I wondered if Kettricken knew that Brawndy would see her request as a veiled command.

"I would welcome his counsels, if you consider he has wisdom to offer, my queen," Brawndy acquiesced.

"I had hoped you would. FitzChivalry. Fetch yourself some wine, and rejoin us here, please."

"As my queen wishes." I bowed low and hurried off to obey. My contact with Verity had grown more tenuous with each passing day that he journeyed farther away, but at that moment I could sense his nudging, eager curiosity. I hastened back to my queen's side.

"There is no undoing what has been done," the Queen was saying as I returned to them. "I grieve that we were not able to protect our folk. Yet if I cannot undo what the Raiders from the sea have done already, at least, perhaps, I can help to shelter them from the storms to come. This, I bid you take them, from their queen's hand and heart."

I noticed in passing that she made no mention of King Shrewd's evident refusal to act. I watched her. She moved leisurely and purposefully at once. The loose white sleeve that she drew back from her arm was already dripping with cold rain. She ignored it as she bared her pale arm, to reveal a snaking of gold wire up her arm, with the dark opals of her Mountains caught here and there in its web. I had seen the dark flash of Mountain opals before, but never ones of this size. Yet she held out her arm for me to unfasten the catch, and with no hesitation at all, she unwound the treasure from her arm. From her other sleeve, she drew a small velvet bag. I held its mouth open as she slid the bracelets into it. She smiled warmly at Duke Brawndy as she pressed it into his hand. "From your king-in-waiting Verity and me," she said quietly. I barely resisted Verity's impulse in me to fling himself on his knees at the feet of this woman and declare her far too royal for his insignificant love. Brawndy was left stuttering his amazed thanks and vowing to her that not a penny of its worth would go to waste. Stout houses would rise once more in Ferry, and the folk there would bless the Queen for the warmth of them.

I suddenly saw the reason for the Queen's Garden as a site. This was a Queen's gift, not contingent on anything Shrewd or Regal might have to say. Kettricken's choice of place, and her manner of presenting it to Brawndy, made that clear to him. She did not tell him to keep it secret; she did not need to.

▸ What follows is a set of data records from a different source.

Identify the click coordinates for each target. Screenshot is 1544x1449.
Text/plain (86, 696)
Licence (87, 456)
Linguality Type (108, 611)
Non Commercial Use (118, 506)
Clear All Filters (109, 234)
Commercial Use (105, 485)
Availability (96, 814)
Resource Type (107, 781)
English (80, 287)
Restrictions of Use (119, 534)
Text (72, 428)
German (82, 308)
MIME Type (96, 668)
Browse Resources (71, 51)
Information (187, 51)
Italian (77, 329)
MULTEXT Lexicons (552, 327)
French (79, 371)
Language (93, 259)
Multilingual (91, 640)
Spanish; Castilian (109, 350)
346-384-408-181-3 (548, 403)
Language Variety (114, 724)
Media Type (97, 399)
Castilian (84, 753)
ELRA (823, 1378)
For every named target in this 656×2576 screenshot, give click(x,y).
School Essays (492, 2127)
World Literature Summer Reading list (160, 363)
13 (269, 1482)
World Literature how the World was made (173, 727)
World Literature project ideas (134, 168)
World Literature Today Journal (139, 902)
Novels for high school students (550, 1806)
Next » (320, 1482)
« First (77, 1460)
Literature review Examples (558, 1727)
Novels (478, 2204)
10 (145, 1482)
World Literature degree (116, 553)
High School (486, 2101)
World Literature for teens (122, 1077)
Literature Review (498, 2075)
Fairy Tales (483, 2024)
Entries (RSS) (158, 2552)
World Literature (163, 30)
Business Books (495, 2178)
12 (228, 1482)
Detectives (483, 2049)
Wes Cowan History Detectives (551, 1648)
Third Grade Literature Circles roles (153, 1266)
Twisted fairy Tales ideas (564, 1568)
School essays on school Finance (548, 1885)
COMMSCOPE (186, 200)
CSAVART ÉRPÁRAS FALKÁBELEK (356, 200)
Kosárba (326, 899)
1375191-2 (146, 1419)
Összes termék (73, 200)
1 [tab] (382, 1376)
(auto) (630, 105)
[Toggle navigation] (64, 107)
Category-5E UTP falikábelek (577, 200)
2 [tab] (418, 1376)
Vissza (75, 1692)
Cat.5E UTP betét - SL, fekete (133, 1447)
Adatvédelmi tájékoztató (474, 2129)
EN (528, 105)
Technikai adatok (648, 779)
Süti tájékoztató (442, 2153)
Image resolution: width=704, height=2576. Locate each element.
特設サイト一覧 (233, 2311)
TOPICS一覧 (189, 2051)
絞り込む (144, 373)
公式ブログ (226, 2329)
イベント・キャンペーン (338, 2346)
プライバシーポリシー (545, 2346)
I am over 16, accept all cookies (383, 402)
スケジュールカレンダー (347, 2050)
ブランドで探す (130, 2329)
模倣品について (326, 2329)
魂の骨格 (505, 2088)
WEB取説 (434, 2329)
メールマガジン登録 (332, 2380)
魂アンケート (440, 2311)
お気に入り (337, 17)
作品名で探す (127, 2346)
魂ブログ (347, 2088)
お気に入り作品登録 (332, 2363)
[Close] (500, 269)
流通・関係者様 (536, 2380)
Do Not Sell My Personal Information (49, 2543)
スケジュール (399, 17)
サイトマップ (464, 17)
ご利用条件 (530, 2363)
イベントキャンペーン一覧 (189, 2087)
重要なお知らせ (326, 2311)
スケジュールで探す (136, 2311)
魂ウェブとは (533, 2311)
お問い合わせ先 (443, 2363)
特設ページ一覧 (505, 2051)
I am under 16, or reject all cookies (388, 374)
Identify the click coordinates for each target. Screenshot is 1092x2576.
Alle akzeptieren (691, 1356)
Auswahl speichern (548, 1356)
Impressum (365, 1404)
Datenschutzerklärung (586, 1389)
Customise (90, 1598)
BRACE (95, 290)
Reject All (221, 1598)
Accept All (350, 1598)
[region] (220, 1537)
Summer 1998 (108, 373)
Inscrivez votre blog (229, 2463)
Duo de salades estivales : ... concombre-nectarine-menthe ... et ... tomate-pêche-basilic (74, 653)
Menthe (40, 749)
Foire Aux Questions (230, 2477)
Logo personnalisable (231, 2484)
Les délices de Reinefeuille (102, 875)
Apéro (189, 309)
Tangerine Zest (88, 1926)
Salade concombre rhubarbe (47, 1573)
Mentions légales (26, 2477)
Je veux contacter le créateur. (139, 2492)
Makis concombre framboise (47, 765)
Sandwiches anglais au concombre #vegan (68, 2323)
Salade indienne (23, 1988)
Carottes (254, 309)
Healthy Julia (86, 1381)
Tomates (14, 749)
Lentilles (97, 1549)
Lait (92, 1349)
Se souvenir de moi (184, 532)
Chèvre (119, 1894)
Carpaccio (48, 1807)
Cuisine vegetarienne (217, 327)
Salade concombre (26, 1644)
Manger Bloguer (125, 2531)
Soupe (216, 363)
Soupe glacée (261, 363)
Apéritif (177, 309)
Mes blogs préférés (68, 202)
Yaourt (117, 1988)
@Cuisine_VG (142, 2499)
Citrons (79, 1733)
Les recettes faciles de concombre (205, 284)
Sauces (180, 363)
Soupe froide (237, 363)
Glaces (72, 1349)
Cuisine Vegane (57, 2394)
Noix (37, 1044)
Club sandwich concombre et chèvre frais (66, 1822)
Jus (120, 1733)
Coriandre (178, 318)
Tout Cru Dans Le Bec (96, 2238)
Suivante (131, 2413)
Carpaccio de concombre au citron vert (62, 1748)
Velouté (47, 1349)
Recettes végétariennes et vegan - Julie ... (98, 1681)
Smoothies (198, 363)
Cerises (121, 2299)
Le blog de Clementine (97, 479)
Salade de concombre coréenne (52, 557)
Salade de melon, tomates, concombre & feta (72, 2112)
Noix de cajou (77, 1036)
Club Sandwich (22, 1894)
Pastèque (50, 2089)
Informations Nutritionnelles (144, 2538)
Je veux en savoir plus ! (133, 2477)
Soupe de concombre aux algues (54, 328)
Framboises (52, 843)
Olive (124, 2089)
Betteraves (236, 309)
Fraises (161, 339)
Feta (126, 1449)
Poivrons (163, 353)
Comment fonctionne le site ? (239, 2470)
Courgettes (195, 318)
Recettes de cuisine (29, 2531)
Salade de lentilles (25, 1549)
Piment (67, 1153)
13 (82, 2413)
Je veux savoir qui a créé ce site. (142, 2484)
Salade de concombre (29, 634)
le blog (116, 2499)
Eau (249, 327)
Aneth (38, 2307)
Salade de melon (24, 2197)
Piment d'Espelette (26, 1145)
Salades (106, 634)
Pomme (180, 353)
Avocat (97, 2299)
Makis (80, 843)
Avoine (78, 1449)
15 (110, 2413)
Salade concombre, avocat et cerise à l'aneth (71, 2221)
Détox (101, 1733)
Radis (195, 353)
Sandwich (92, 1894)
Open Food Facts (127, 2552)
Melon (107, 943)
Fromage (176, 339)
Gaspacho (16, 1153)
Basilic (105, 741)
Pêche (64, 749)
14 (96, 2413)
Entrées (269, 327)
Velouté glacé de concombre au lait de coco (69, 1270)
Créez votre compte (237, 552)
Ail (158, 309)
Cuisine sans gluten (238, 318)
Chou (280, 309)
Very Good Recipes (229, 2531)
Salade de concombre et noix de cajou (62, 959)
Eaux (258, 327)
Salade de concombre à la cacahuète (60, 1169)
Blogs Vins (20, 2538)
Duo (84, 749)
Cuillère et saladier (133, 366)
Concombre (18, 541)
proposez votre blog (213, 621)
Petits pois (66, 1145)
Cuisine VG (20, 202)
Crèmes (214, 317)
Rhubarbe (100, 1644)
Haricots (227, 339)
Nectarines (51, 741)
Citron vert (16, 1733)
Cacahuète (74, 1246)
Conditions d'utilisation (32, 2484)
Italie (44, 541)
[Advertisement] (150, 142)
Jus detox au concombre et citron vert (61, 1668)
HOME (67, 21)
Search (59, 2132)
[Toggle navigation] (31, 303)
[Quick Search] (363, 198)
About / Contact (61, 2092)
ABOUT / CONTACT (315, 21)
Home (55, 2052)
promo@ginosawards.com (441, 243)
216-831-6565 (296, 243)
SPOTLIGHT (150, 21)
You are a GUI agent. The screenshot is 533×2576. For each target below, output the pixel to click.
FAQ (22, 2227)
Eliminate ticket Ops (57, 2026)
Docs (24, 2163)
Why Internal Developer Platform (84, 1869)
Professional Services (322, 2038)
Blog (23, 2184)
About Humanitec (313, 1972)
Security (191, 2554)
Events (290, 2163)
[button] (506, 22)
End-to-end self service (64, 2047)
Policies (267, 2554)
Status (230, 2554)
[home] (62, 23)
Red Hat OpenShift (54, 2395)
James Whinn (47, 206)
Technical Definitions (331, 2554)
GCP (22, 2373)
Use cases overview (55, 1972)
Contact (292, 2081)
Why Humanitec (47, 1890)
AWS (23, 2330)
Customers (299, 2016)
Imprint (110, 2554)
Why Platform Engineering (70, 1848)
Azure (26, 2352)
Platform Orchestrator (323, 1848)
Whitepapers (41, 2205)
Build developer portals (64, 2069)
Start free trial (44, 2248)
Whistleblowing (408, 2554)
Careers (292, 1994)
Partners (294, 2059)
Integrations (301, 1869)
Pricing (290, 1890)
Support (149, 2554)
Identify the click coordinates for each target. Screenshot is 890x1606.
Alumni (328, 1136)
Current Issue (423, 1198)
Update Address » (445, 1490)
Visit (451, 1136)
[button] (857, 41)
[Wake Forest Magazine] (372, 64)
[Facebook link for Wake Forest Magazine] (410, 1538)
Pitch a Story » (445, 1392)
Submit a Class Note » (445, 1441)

I thought of the emeralds hidden in a corner of my clothes chest, but within me Verity was quiet. I made no move to get them. I hoped to see Verity himself fasten them about his queen's neck one day. Nor did I wish to lessen the significance of her gift to Brawndy by adding another from a bastard. For that was how I would have had to present it. No, I decided. Let the Queen's gift and her presentation of it stand alone in his memory.

Brawndy turned from his queen to consider me. "My queen, you seem to hold this young man in considerable esteem, to make him privy to your counsels."

"I do," Kettricken replied gravely. "He has never betrayed my trust in him."